Set down only what runs from the line containing "ให้คุณเติบโต" through the last line of the data, exactly as it reads.

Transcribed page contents
────────────────────────────────────────

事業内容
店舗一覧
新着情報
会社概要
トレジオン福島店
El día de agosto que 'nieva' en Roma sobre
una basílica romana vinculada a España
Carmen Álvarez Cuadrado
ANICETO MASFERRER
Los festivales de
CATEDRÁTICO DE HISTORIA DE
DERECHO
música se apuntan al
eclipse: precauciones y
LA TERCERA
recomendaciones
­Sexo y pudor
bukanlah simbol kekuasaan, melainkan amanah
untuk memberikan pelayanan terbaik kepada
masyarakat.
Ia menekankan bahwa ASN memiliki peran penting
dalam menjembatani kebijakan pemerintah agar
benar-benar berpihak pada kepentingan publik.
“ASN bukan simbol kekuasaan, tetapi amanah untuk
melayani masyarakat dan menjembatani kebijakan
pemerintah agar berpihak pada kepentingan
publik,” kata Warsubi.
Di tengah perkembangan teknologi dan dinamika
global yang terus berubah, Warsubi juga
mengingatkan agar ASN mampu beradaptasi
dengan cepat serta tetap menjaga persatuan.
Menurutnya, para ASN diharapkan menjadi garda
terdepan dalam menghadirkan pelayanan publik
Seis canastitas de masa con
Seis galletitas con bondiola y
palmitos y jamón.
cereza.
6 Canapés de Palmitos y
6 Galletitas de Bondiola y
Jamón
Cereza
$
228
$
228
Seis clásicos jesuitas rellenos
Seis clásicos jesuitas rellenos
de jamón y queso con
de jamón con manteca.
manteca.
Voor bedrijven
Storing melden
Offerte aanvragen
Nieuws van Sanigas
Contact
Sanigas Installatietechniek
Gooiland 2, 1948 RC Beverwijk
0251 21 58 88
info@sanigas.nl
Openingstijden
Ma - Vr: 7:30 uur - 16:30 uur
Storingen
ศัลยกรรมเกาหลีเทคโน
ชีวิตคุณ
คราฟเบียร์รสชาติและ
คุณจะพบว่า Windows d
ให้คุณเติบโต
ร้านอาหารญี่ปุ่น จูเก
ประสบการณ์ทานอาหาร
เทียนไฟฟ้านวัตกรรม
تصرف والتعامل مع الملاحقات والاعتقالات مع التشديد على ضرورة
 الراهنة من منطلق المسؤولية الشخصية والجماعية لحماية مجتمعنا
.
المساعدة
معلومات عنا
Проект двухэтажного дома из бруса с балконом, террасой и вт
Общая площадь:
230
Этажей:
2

────────────────────────────────────────

Reply:
ให้คุณเติบโต
ร้านอาหารญี่ปุ่น จูเก
ประสบการณ์ทานอาหาร
เทียนไฟฟ้านวัตกรรม
تصرف والتعامل مع الملاحقات والاعتقالات مع التشديد على ضرورة
 الراهنة من منطلق المسؤولية الشخصية والجماعية لحماية مجتمعنا
.
المساعدة
معلومات عنا
Проект двухэтажного дома из бруса с балконом, террасой и вт
Общая площадь:
230
Этажей:
2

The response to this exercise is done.